One of the mantras in the above recording is “I make the rules, and I choose to let it be easy.” That was a profound statement for me to make at the time, as are a lot of those statements. You can actually hear my voice crack as I say one of the other affirmations. At the time of that recording, I’m faking it ‘til I make it. I don’t believe the statements I am making. But I do believe that I need to believe the statements, and that was enough for me in that moment. I could build from there. And I did. 

By seeding my day with positive affirmations, it began to propagate to other parts of my life. Mostly I just felt good. Right here, feeling good, enjoying the breeze on my skin in this moment. Over the last couple of years, I have cut a lot of people and things out of my life, or more accurately these things have simply fallen away. I’m not vibing at that level anymore, so these things just don’t hold sway anymore. I have started getting really interested in herbal medicine, and nutrition. The science behind happiness. How our brains work, and how to leverage this incredible tool instead of letting it rule us. 

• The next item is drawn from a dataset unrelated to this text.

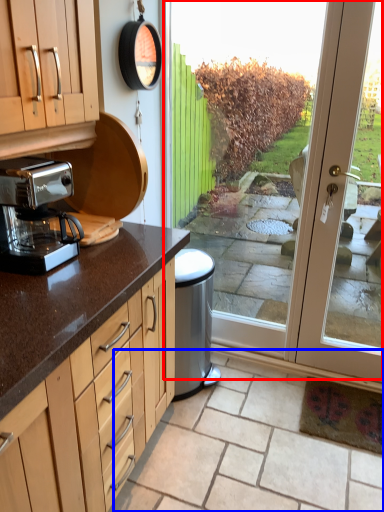 Question: Among these objects, which one is nearest to the camera, screen door (highlighted by a red box) or tile (highlighted by a blue box)?

Choices:
 (A) screen door
 (B) tile

Answer: (B) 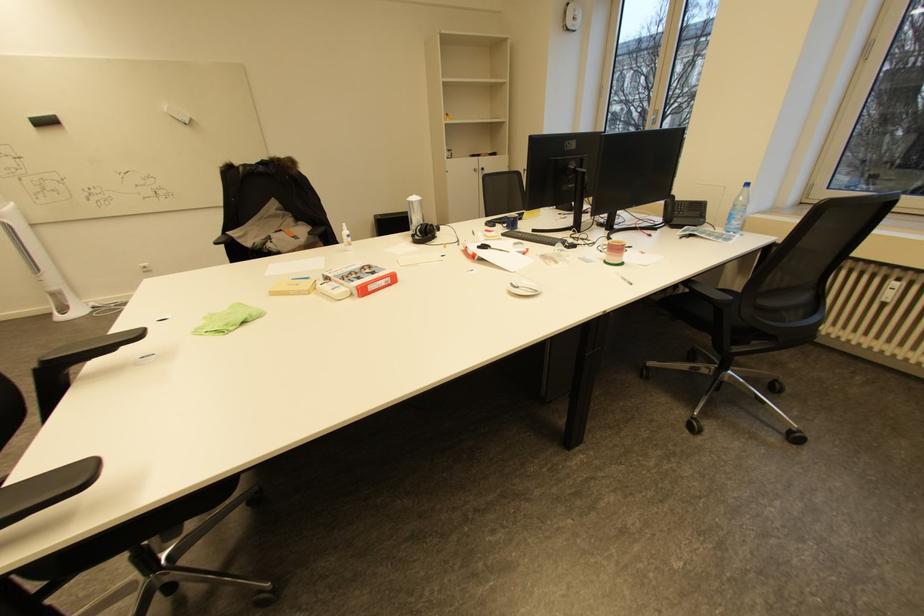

One of the neatest tricks our brain can do is travel through time.

We can reminisce on events from years ago. We can bring ourselves right back to that moment in time, and we can relive it over and over again. And relive it we do, particularly if that was a threatening event. We need to keep it alive so it doesn’t happen again. So we paint that picture in our minds vividly, and we live it over and over again. But our brain can’t tell the difference between now and then, it only knows it is experiencing this stressful event, so it reacts with a shot of cortisol. It’s these constant, unnecessary shots that begin to mess with every part of us. It doesn’t just give us brain fog and make us fat, cortisol contributes to even more maladies than that list above. 

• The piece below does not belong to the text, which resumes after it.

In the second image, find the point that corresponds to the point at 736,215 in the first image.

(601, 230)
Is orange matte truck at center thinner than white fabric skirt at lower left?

But we can take back our power, harness the immense capability of our brains by focusing it on the here and now. Training our thoughts on things and ideas that promote healing in our bodies, rather than irritation and inflammation. Meditation. Proper nutrition. Good thoughts, general merriment.

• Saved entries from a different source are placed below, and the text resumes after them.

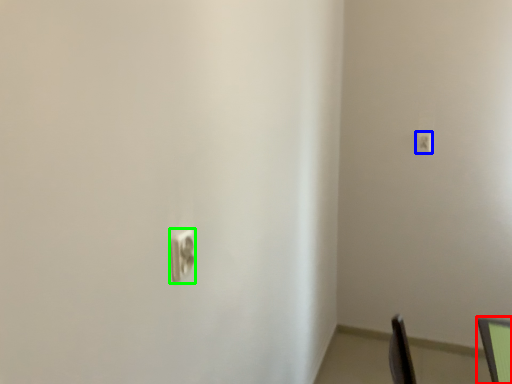 Question: Estimate the real-world distances between objects in this image. Which object is farther from computer monitor (highlighted by a red box), light switch (highlighted by a blue box) or light switch (highlighted by a green box)?

Choices:
 (A) light switch
 (B) light switch

Answer: (A) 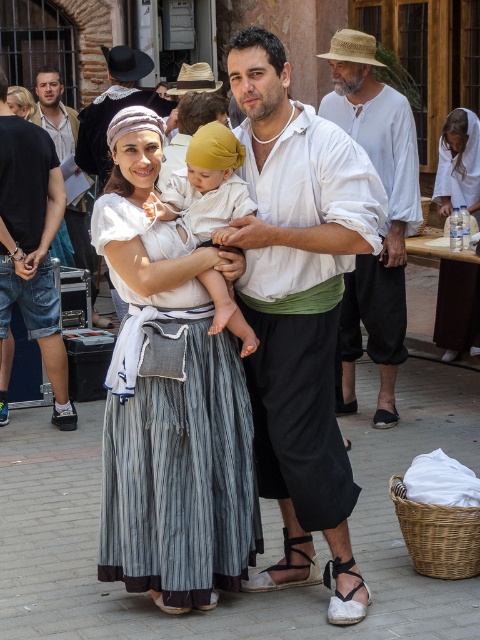 Question: Can you confirm if jeans at left is smaller than black leather sandal at lower center?

Choices:
 (A) no
 (B) yes

Answer: (A)

Question: Is the position of white cotton shirt at center less distant than that of matte white shirt at center?

Choices:
 (A) yes
 (B) no

Answer: (A)

Question: Which object is the farthest from the jeans at left?

Choices:
 (A) white fabric sandal at lower center
 (B) black leather sandal at lower center

Answer: (A)

Question: Which object appears closest to the camera in this image?

Choices:
 (A) white soft fabric baby at center
 (B) white fabric sandal at lower center
 (C) black leather sandal at lower center
 (D) straw hat at center

Answer: (B)

Question: Is jeans at left positioned at the back of white fabric sandal at lower center?

Choices:
 (A) no
 (B) yes

Answer: (B)

Question: Which object is the closest to the white soft fabric baby at center?

Choices:
 (A) straw hat at center
 (B) black leather sandal at lower center
 (C) matte white shirt at center
 (D) jeans at left

Answer: (B) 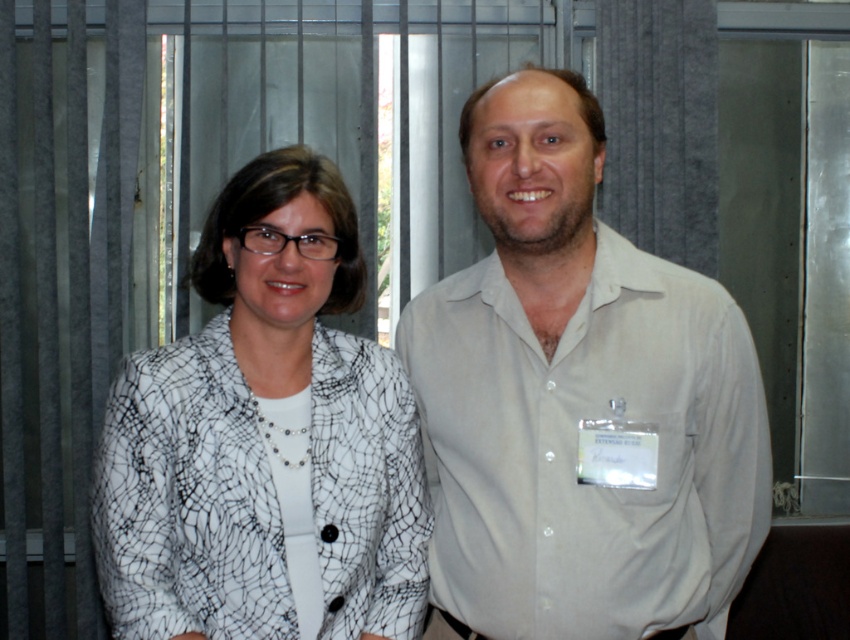 You are standing in the room and want to take a photo of the point at coordinates point (428, 333). Your camera has a focal length of 50mm and you are currently 2.0 meters away from the point. Should you move closer or farther away to ensure the point fills the frame properly?

The point (428, 333) is 1.60 meters away from the camera. Since you are currently 2.0 meters away, you should move closer to the point to reduce the distance to 1.60 meters, ensuring it fills the frame properly.

You are standing in the room and want to move from the point at coordinates point (x=514, y=433) to the point at coordinates point (x=418, y=486). Which direction should you move in order to reach the second point?

To move from point (x=514, y=433) to point (x=418, y=486), you should move towards the upper right direction since the second point is located at a higher x and lower y coordinate compared to the first point.

You are a photographer setting up a shoot in this room. You need to ensure that the light beige shirt at center and the white textured blazer at center are both visible in the frame. Considering their sizes, which one might require more space in the composition?

The light beige shirt at center is bigger than the white textured blazer at center, so it might require more space in the composition to ensure it is fully visible. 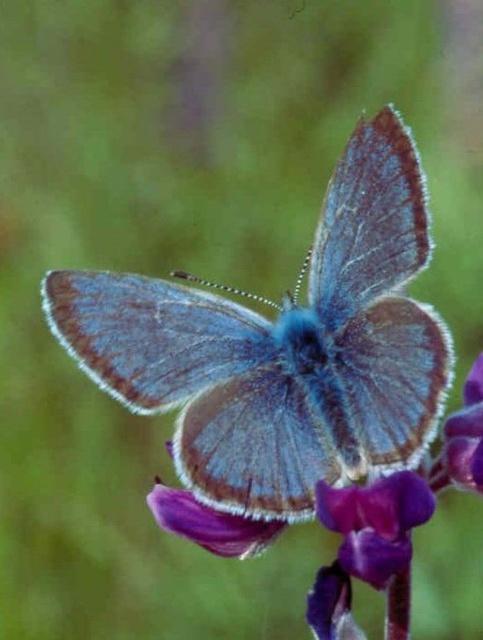 Question: Does fuzzy blue butterfly at center have a greater width compared to purple velvet flower at center?

Choices:
 (A) yes
 (B) no

Answer: (A)

Question: Which point is closer to the camera?

Choices:
 (A) (420, 477)
 (B) (208, 428)

Answer: (A)

Question: Is fuzzy blue butterfly at center closer to the viewer compared to purple velvet flower at center?

Choices:
 (A) no
 (B) yes

Answer: (A)

Question: Can you confirm if fuzzy blue butterfly at center is positioned to the left of purple velvet flower at center?

Choices:
 (A) no
 (B) yes

Answer: (B)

The thing about Monday is that it seems like it robs us of Sunday, but actually we do that ourselves. We give away our Sunday, and our Monday. We can, and should have a whole Sunday and a whole Monday… a whole day every day. We deserve clear minds and contented feelings. It begins by untying your own knots, one by one, whatever they are. Pick a spot and dive in. Find some uplifting thoughts. Watch them become things. 

The trick is to keep your eye on it. Stay committed, don’t be passive. You’ve got to take an active part in the evolution of those thoughts… you have to watch them become things. It’s in the watching that you rewire your brain, it’s there that healing happens. You are not your thoughts… you are the watcher of your thoughts. That is where your power lies. Make your thoughts meaningful, delicious, nourishing, full of life and affirmation. You must, because the message is going all the way down into your cells… right into your genes… telling them how to express themselves. Give them a healthy expression, and watch your whole body come alive in a new way. 

Welcome to a whole new way of being. A truly happy Monday. I appreciate you. Namaste.